With the rebellious spirit and sense of hope that have defined America from the start, these populists are directly challenging the plutocratic order that reigns over us. This populism is unabashedly a class movement--one that seeks not merely to break the iron grip that centralized corporate power has on our country, but also to build cooperative democratic structures so that ordinary people--not moneyed interests--define and control our country's economic and political possibilities.

Reclaim Populism

It's necessary to restate the solid principles of populism and reassert its true spirit because both are now being subverted and severely perverted by corporate manipulators and a careless media establishment. To these debasers of the language, any politicos or pundits who tap into any level of popular anger (toward Obama, liberals, the IRS, poor people, unions, gays, immigrants, Hollywood, community organizers, environmentalists, et al.) get a peel-off "populist" label slapped onto their lapels--even when their populist pose is funded by and operates as a front for one or another corporate interest. That's not populism; it's rank hucksterism, disguising plutocrats as champions of the people.

Witness Sarah Palin, whose political flowering was induced by the rich stimulant of corporate money and who has now been turned into an overnight multimillionaire by agreeing to serve as the political face and voice for such corporate barons as Rupert Murdoch. Palin's chief function is to rally the teabag faithful (who are less than 20% of the public) into a cacophonous, furious, and ludicrous defense of the domineering power of--guess who?--corporate barons.

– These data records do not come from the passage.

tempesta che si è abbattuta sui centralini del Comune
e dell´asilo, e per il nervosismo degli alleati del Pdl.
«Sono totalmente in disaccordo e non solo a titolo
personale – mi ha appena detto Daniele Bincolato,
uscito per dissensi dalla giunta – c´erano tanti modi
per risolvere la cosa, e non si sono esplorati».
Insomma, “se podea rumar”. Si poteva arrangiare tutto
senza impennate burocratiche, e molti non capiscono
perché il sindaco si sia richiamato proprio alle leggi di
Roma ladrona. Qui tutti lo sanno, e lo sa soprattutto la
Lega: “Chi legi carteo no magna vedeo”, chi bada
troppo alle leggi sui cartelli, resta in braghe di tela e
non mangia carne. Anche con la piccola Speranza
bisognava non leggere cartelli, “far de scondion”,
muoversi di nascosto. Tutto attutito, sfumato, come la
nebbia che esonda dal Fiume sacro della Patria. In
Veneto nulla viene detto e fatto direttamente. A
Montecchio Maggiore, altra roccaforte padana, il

Yet, few in the media peek behind her facade. After hearing Palin loyally denounce the unmitigated evil of government at a recent Tea Party convention, for example, Washington Post columnist David Broder, the eminent establishmentarian, gushed about her "pitch-perfect populism."

Even worse than the media's misapplication of the label is its desperate determination to marginalize what is actually a venerable and historic movement as nothing more than assorted gaggles of grumps and quacks. George Will, the effete conservative commentator, sniffed in a February column that populism is "a celebration of intellectual ordinariness." Then he dismissed its political importance with a sweeping declaration that populism "always wanes because it never seems serious as a solution."

Perhaps George had his signature bowtie too tightly tied that day, cutting off the flow of blood to his memory cells. Otherwise, someone of his intellectual extraordinariness would have recalled that the populists of the 1880s were the ones who formed the first U.S. political party to propose and push such serious solutions as women's suffrage; wage protections and an eight-hour day for labor; direct election of U.S. senators by the people; elimination of poll taxes and literacy tests for voting; corralling the power of lobbyists; civil-service laws; pensions for veterans; a graduated income tax; elimination of all subsidies to private corporations; outlawing the Pinkterton system of corporate mercenaries to bust unions; and preserving America's natural resources from being monopolized for speculative purposes.